(Transcribed page contents)
# # # #

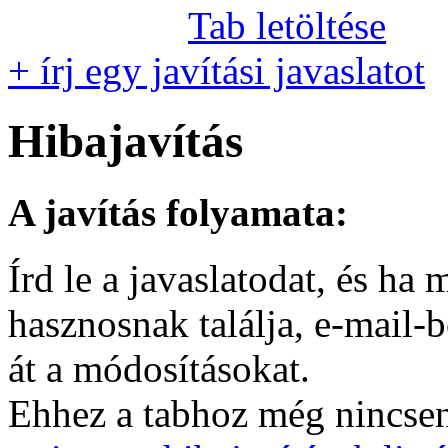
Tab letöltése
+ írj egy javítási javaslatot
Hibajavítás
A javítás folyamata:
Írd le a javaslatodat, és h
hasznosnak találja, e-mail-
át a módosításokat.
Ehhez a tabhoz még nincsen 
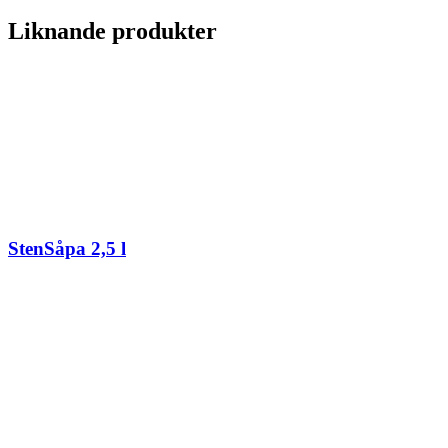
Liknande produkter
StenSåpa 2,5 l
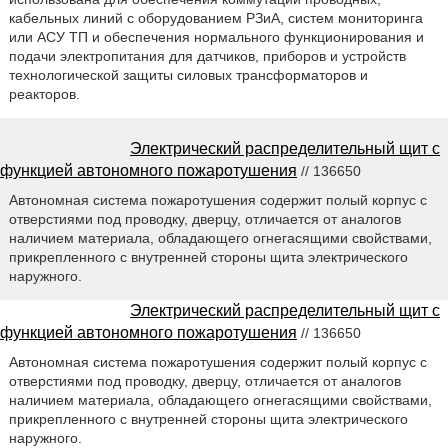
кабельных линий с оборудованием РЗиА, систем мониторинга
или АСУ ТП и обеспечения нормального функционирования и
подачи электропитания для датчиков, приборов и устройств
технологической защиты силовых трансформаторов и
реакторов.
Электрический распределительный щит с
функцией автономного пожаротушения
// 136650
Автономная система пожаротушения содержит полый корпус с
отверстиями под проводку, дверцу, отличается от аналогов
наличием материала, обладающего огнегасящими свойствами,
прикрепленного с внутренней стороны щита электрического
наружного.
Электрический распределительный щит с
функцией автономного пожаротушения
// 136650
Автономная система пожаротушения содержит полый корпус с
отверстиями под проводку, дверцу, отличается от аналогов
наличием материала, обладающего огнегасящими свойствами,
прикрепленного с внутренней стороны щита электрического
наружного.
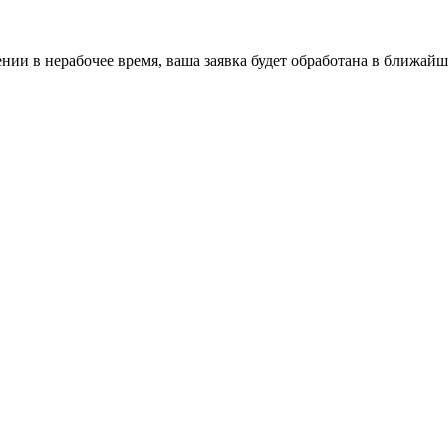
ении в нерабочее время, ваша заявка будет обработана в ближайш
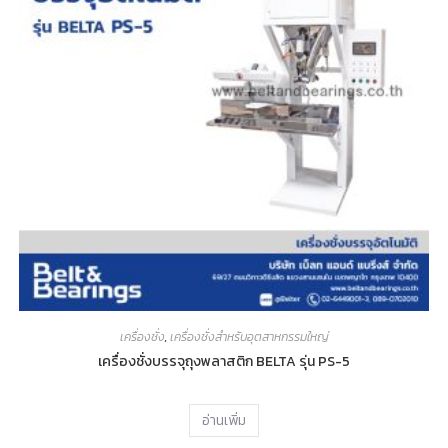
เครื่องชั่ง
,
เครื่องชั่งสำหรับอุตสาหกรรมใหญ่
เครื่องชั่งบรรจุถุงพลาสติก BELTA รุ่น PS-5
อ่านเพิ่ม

# # # #

> _What is expected_:
The reply should hold the entries above from the line with "Írd le a javaslatodat, és h" to the line with "подачи электропитания для", duplicated exactly, pictures excluded.

> _Your solution_:
Írd le a javaslatodat, és h
hasznosnak találja, e-mail-
át a módosításokat.
Ehhez a tabhoz még nincsen 
Liknande produkter
StenSåpa 2,5 l
кабельных линий с оборудованием РЗиА, систем мониторинга
или АСУ ТП и обеспечения нормального функционирования и
подачи электропитания для датчиков, приборов и устройств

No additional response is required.